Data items
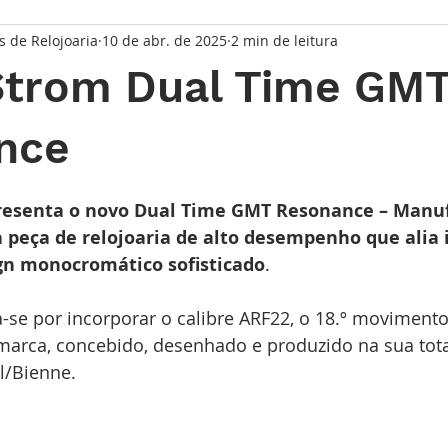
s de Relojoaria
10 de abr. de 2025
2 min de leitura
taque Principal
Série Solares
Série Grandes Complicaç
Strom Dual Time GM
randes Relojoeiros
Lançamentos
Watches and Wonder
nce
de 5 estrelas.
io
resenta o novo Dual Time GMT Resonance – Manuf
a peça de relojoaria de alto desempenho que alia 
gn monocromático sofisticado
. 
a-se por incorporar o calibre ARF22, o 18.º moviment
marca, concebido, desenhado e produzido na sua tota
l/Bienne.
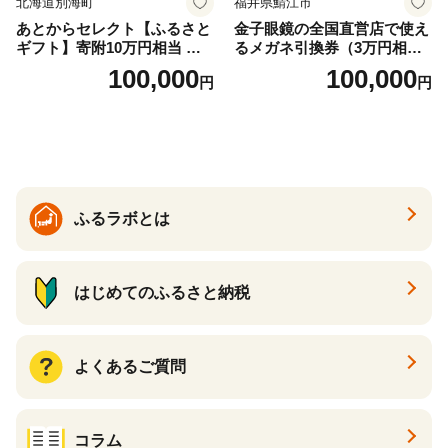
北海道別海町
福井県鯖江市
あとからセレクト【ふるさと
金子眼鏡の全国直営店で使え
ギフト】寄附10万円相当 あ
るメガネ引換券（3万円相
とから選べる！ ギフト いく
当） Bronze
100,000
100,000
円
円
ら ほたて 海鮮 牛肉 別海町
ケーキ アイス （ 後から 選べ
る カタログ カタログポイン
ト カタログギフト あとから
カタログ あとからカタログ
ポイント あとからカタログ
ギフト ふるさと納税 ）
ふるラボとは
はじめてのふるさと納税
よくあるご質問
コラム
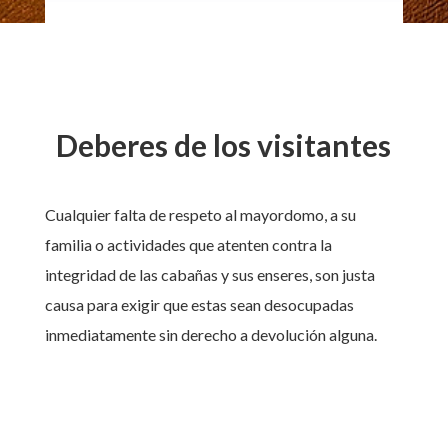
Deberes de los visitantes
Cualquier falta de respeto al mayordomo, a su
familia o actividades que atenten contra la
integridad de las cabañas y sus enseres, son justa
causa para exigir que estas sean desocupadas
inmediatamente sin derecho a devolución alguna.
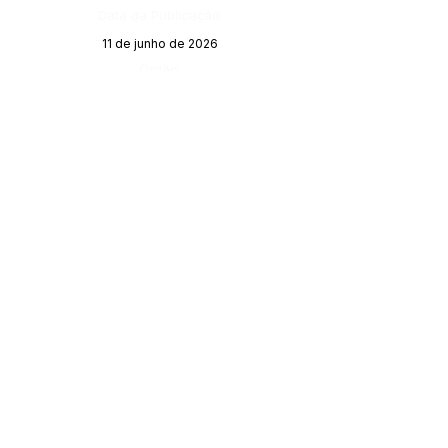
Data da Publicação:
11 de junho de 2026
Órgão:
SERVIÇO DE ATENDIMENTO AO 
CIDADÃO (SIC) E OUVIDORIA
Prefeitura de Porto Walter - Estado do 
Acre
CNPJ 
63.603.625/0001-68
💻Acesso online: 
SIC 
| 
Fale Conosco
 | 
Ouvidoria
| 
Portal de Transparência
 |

§ Task to complete
Search the entries for "Série" and show every line that has it.

§ Reply to the exercise
Série Solares
Série Grandes Complicaç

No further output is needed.